Our hearing sense, or auditory sense, is a sense everyone has typically heard of. It responds to noises in the environment. These noises, or sound waves, travel through our ear to the brain. The brain then processes this sensory information. Our hearing sense:
Alerts us to sounds within the environment
Tells us the direction sound is are coming from
Lets us know if a sound is safe or dangerous
Helps us to communicate with each other
What might it look like if our hearing sense isn’t working well?
When the hearing sense isn’t processing the sensory inputs it receives very well there are two typical sensory issues: difficulties with sensory modulation and poor sensory discrimination. You can learn more about sensory modulation and discrimination in our post ‘What is Sensory Processing Disorder.’ Here we will discuss how these sensory issues affect the hearing sense.
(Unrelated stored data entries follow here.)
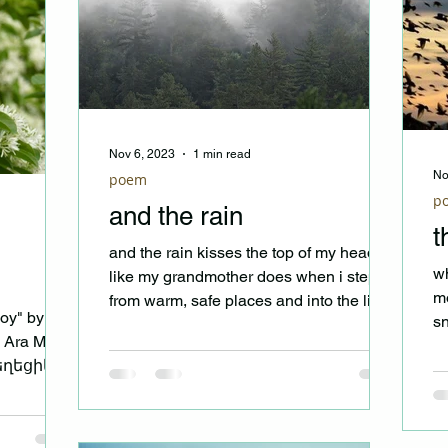
Nov 6, 2023
1 min read
No
poem
p
and the rain
t
and the rain kisses the top of my head
wh
like my grandmother does when i step
mo
from warm, safe places and into the light
oy" by
sn
and the rain scrubs...
y Ara Masis
bi
եղեցիկ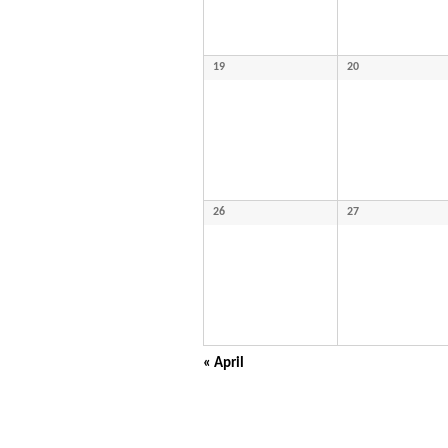
19
20
26
27
«
April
Please note the information below is related to a difficulty processing sounds in the brain once they have been heard. This is different to being able to hear sounds in the first place such as if a child is deaf or has hearing loss.
Poor sensory modulation of the auditory sensory
When the hearing sense doesn’t modulate sensory inputs well there are three different responses. Some children and adults are slower to respond to sounds. They may need more time before they respond to the noise or to be closer to the noise before they notice it. Sometimes children or adults seek out more noises and sound. They may make more noise themselves or deliberately move closer to sounds. Finally, children or adults can be sensitive to sounds. This means their brains can be quickly overwhelmed by noises. Sound sensitivity is often one of the first sensory issues noticed by parents and teachers. Children and adults with autism also often have sensory processing difficulties including sound sensitivity. Some common signs of each sensory response are:
Slower responses to sounds:
Not responding when his or her name is called
May not hear sounds in the environment
Seeking out noise:
Loves to play music and television at extremely loud volumes
Enjoys noisy environments such as sports arena, shopping centres, malls and the cinema
Sensitivity to noise:
Dislikes loud, unexpected sounds (sirens, school bells)
Startles easily to unexpected sounds
Easily distracted by background noises such as a lawn mower outside, an air conditioner, a refrigerator or buzz from fluorescent lights
When there is sensitivity to sounds the child or adult may have constant overreactions to everyday sounds in the environment. This distracts the child or adult from what they need to be listening to. It may mean they avoid certain places, for example, children avoiding the toilets because they don’t like the sound of the hand dryer. Sensitivity to noise can also often result in a ‘fight, flight or freeze’ response in the brain. We discuss this further in our post Noise Sensitivity (join our mailing list to know when this is released).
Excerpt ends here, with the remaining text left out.